Try it. Retype the opening lines of the data exactly, stopping after the line that contains "пешеходов и ребят. Припев: Все улицы и". Skip every picture.

Task inputs.
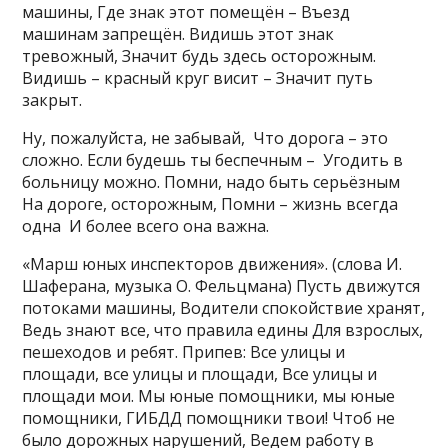
машины, Где знак этот помещён – Въезд
машинам запрещён. Видишь этот знак
тревожный, Значит будь здесь осторожным.
Видишь – красный круг висит – Значит путь
закрыт.
Ну, пожалуйста, не забывай, Что дорога – это
сложно. Если будешь ты беспечным – Угодить в
больницу можно. Помни, надо быть серьёзным
На дороге, осторожным, Помни – жизнь всегда
одна И более всего она важна.
«Марш юных инспекторов движения». (слова И.
Шаферана, музыка О. Фельцмана) Пусть движутся
потоками машины, Водители спокойствие хранят,
Ведь знают все, что правила едины Для взрослых,
пешеходов и ребят. Припев: Все улицы и
площади, все улицы и площади, Все улицы и
площади мои. Мы юные помощники, мы юные
помощники, ГИБДД помощники твои! Чтоб не
было дорожных нарушений, Ведем работу в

Response area.
машины, Где знак этот помещён – Въезд
машинам запрещён. Видишь этот знак
тревожный, Значит будь здесь осторожным.
Видишь – красный круг висит – Значит путь
закрыт.
Ну, пожалуйста, не забывай, Что дорога – это
сложно. Если будешь ты беспечным – Угодить в
больницу можно. Помни, надо быть серьёзным
На дороге, осторожным, Помни – жизнь всегда
одна И более всего она важна.
«Марш юных инспекторов движения». (слова И.
Шаферана, музыка О. Фельцмана) Пусть движутся
потоками машины, Водители спокойствие хранят,
Ведь знают все, что правила едины Для взрослых,
пешеходов и ребят. Припев: Все улицы и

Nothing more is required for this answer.